Rhodes J C, Amlung T W, Miller M S
Department of Pathology and Laboratory Medicine, University of Cincinnati, College of Medicine, Ohio 45267-0529.
Infect Immun. 1990 Aug;58(8):2529-34. doi: 10.1128/iai.58.8.2529-2534.1990.

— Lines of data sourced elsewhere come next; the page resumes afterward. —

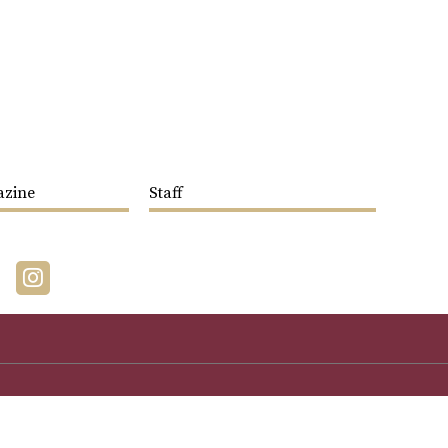
azine
Staff
acebook
Instagram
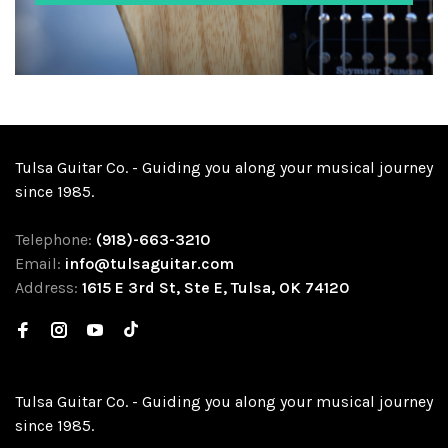
Tulsa Guitar Co. - Guiding you along your musical journey
since 1985.
Telephone:
(918)-663-3210
Email:
info@tulsaguitar.com
Address:
1615 E 3rd St, Ste E, Tulsa, OK 74120
Tulsa Guitar Co. - Guiding you along your musical journey
since 1985.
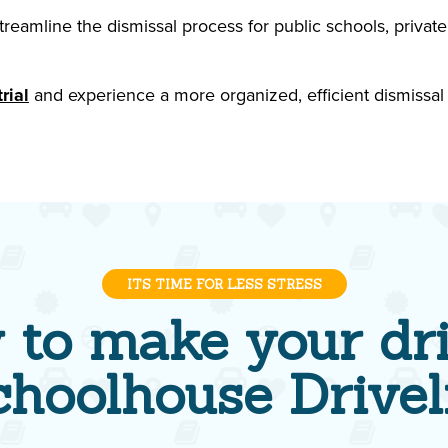
eamline the dismissal process for public schools, private
rial
and experience a more organized, efficient dismissal
ITS TIME FOR LESS STRESS
 to make your dri
choolhouse Drivel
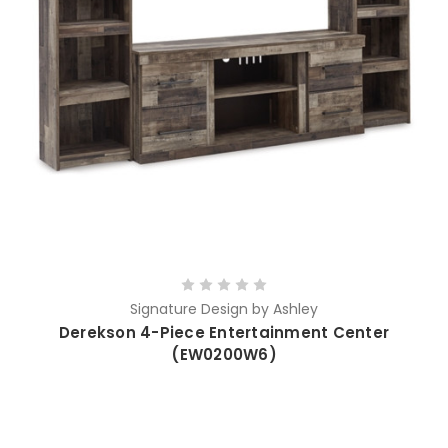
Signature Design by Ashley
Derekson 4-Piece Entertainment Center
(EW0200W6)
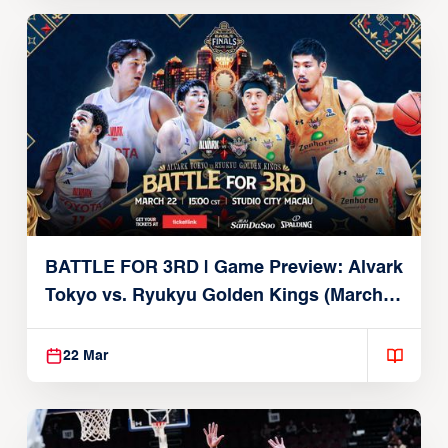
BATTLE FOR 3RD | Game Preview: Alvark
Tokyo vs. Ryukyu Golden Kings (March
22, 2026)
22 Mar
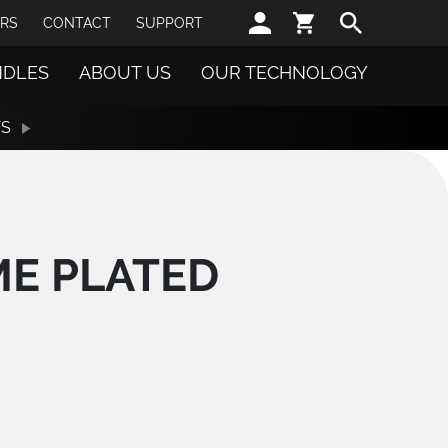
Sear
RS
CONTACT
SUPPORT
NDLES
ABOUT US
OUR TECHNOLOGY
TS
ME PLATED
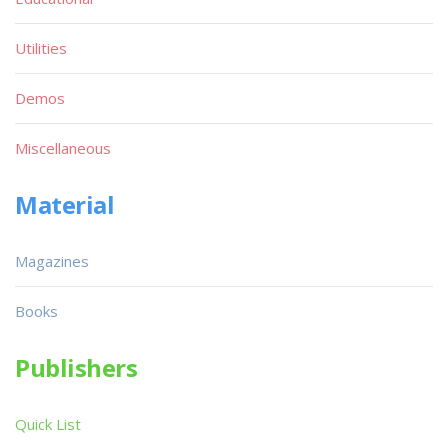
Utilities
Demos
Miscellaneous
Material
Magazines
Books
Publishers
Quick List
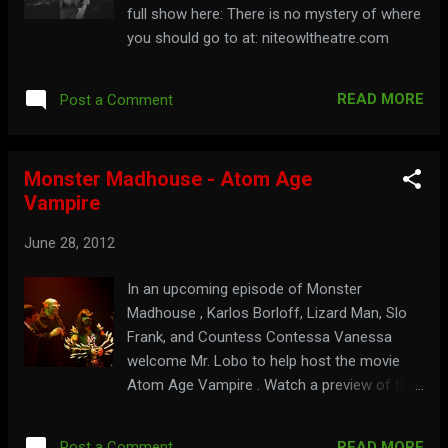
full show here: There is no mystery of where
you should go to at: niteowltheatre.com
READ MORE
Post a Comment
Monster Madhouse - Atom Age
Vampire
June 28, 2012
In an upcoming episode of Monster
Madhouse , Karlos Borloff, Lizard Man, Slo
Frank, and Countess Contessa Vanessa
welcome Mr. Lobo to help host the movie
Atom Age Vampire . Watch a preview of the
show here: For fun no matter what your age
is, visit: monstermadhouse.com
READ MORE
Post a Comment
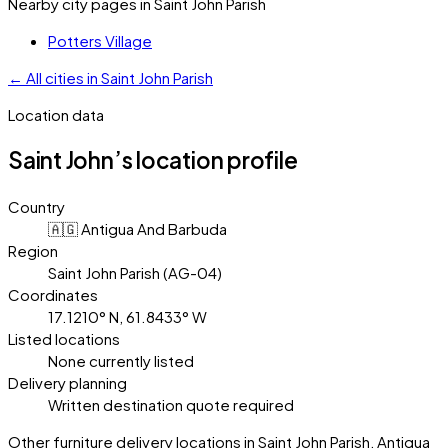
Nearby city pages in
Saint John Parish
Potters Village
←
All cities in
Saint John Parish
Location data
Saint John’s
location profile
Country
🇦🇬 Antigua And Barbuda
Region
Saint John Parish (AG-04)
Coordinates
17.1210° N, 61.8433° W
Listed locations
None currently listed
Delivery planning
Written destination quote required
Other furniture delivery locations in Saint John Parish, Antigua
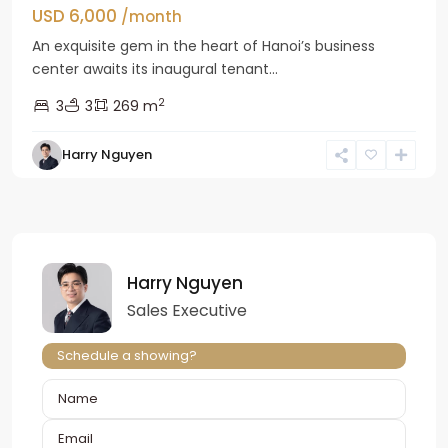
USD 6,000
/month
An exquisite gem in the heart of Hanoi’s business
center awaits its inaugural tenant...
2
3
3
269 m
Harry Nguyen
Harry Nguyen
Sales Executive
Schedule a showing?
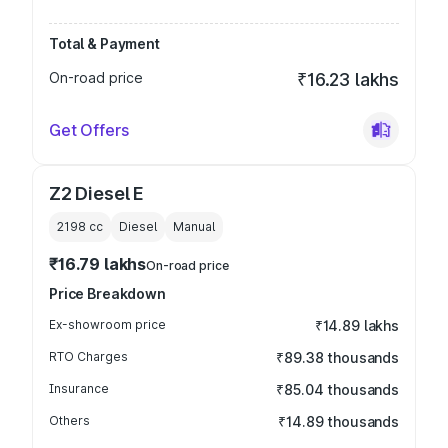
Total & Payment
On-road price
₹16.23 lakhs
Get Offers
Z2 Diesel E
2198
cc
Diesel
Manual
₹16.79 lakhs
On-road price
Price Breakdown
Ex-showroom price
₹14.89 lakhs
RTO Charges
₹89.38 thousands
Insurance
₹85.04 thousands
Others
₹14.89 thousands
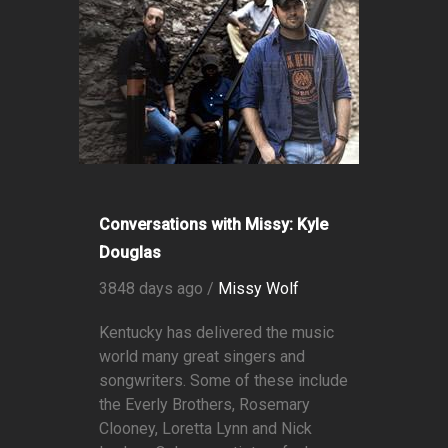
Conversations with Missy: Kyle
Douglas
3848 days ago /
Missy Wolf
Kentucky has delivered the music
world many great singers and
songwriters. Some of these include
the Everly Brothers, Rosemary
Clooney, Loretta Lynn and Nick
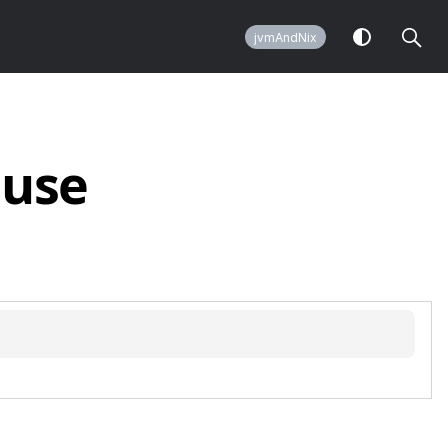
jvmAndNix
use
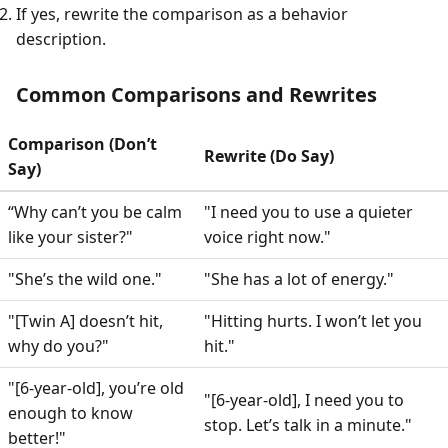
If yes, rewrite the comparison as a behavior
description.
Common Comparisons and Rewrites
Comparison (Don’t
Rewrite (Do Say)
Say)
“Why can’t you be calm
"I need you to use a quieter
like your sister?"
voice right now."
"She’s the wild one."
"She has a lot of energy."
"[Twin A] doesn’t hit,
"Hitting hurts. I won’t let you
why do you?"
hit."
"[6-year-old], you’re old
"[6-year-old], I need you to
enough to know
stop. Let’s talk in a minute."
better!"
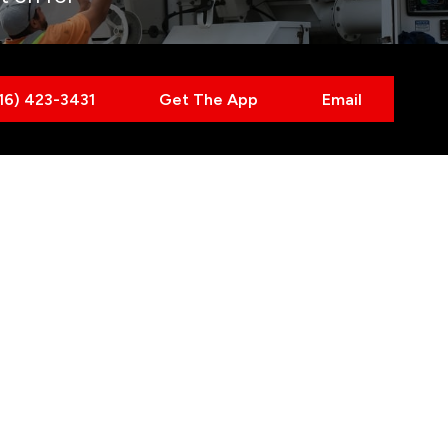
416) 423-3431
Get The App
Email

An elastinolytic proteinase of Aspergillus flavus has been isolated to homogeneity, and its physical and biochemical properties have been characterized. Two purification protocols were compared; an initial step of ion-exchange chromatography was found to be equivalent to ammonium sulfate precipitation at neutral pH. A combination of gel filtration and adsorption chromatographies on the resultant crude enzyme produced highly purified elastase with yields of 5 to 10%. The enzyme is a 23-kilodalton protein with a pI of 7.6. The enzyme activity is markedly inhibited by numerous metal ions. Aspergillus elastase appears to be a metalloproteinase EC 3.4.24.X), as determined by its sensitivity to 1,10-phenanthroline.
黄曲霉的一种弹性蛋白酶已被分离纯化至同质,并对其物理和生化特性进行了表征。比较了两种纯化方案;发现离子交换色谱的初始步骤等同于在中性pH下硫酸铵沉淀。对所得粗酶进行凝胶过滤和吸附色谱相结合的操作,得到了产率为5%至10%的高度纯化的弹性蛋白酶。该酶是一种23千道尔顿的蛋白质,其等电点为7.6。该酶的活性受到多种金属离子的显著抑制。根据其对1,10-菲咯啉的敏感性判断,曲霉弹性蛋白酶似乎是一种金属蛋白酶(EC 3.4.24.X)。